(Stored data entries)
-- Opening Marker --
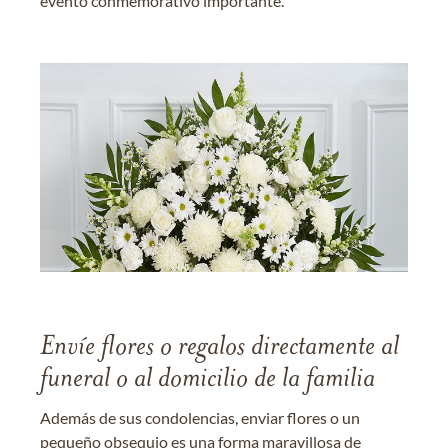
evento conmemorativo importante.
Envíe flores o regalos directamente al
funeral o al domicilio de la familia
Además de sus condolencias, enviar flores o un
pequeño obsequio es una forma maravillosa de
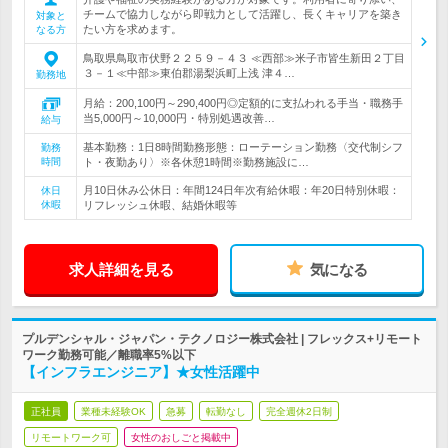
チームで協力しながら即戦力として活躍し、長くキャリアを築き
対象と
たい方を求めます。
なる方
鳥取県鳥取市伏野２２５９－４３ ≪西部≫米子市皆生新田２丁目
３－１≪中部≫東伯郡湯梨浜町上浅 津４…
勤務地
月給：200,100円～290,400円◎定額的に支払われる手当・職務手
当5,000円～10,000円・特別処遇改善…
給与
基本勤務：1日8時間勤務形態：ローテーション勤務〈交代制シフ
勤務
時間
ト・夜勤あり〉※各休憩1時間※勤務施設に…
月10日休み公休日：年間124日年次有給休暇：年20日特別休暇：
休日
休暇
リフレッシュ休暇、結婚休暇等
求人詳細を見る
気になる
プルデンシャル・ジャパン・テクノロジー株式会社 | フレックス+リモート
ワーク勤務可能／離職率5%以下
【インフラエンジニア】★女性活躍中
正社員
業種未経験OK
急募
転勤なし
完全週休2日制
リモートワーク可
女性のおしごと掲載中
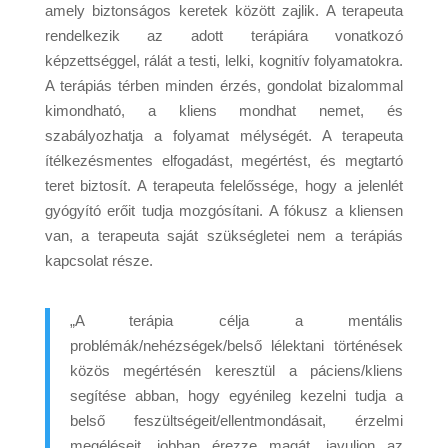
amely biztonságos keretek között zajlik. A terapeuta
rendelkezik az adott terápiára vonatkozó
képzettséggel, rálát a testi, lelki, kognitív folyamatokra.
A terápiás térben minden érzés, gondolat bizalommal
kimondható, a kliens mondhat nemet, és
szabályozhatja a folyamat mélységét. A terapeuta
ítélkezésmentes elfogadást, megértést, és megtartó
teret biztosít. A terapeuta felelőssége, hogy a jelenlét
gyógyító erőit tudja mozgósítani. A fókusz a kliensen
van, a terapeuta saját szükségletei nem a terápiás
kapcsolat része.
„A terápia célja a mentális
problémák/nehézségek/belső lélektani történések
közös megértésén keresztül a páciens/kliens
segítése abban, hogy egyénileg kezelni tudja a
belső feszültségeit/ellentmondásait, érzelmi
megéléseit, jobban érezze magát, javuljon az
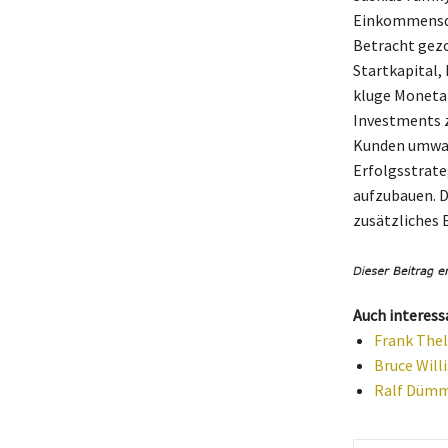
Einkommensque
Betracht gezo
Startkapital,
kluge Monetar
Investments z
Kunden umwande
Erfolgsstrate
aufzubauen. D
zusätzliches 
Auch interess
Frank Thel
Bruce Wil
Ralf Dümme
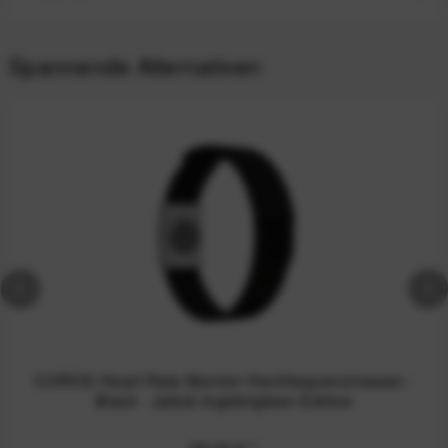
Spannende Alternativen
COROS Heart Rate Monitor Herzfrequenzmesser -
Black - Jakob Ingebrigtsen Edition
-- Closing Marker --
_WORK INSTRUCTION_
For each line in the records that contains the word "tudja", make a copy.

_WRITTEN REPLY_
gyógyító erőit tudja mozgósítani. A fókusz a kliensen
segítése abban, hogy egyénileg kezelni tudja a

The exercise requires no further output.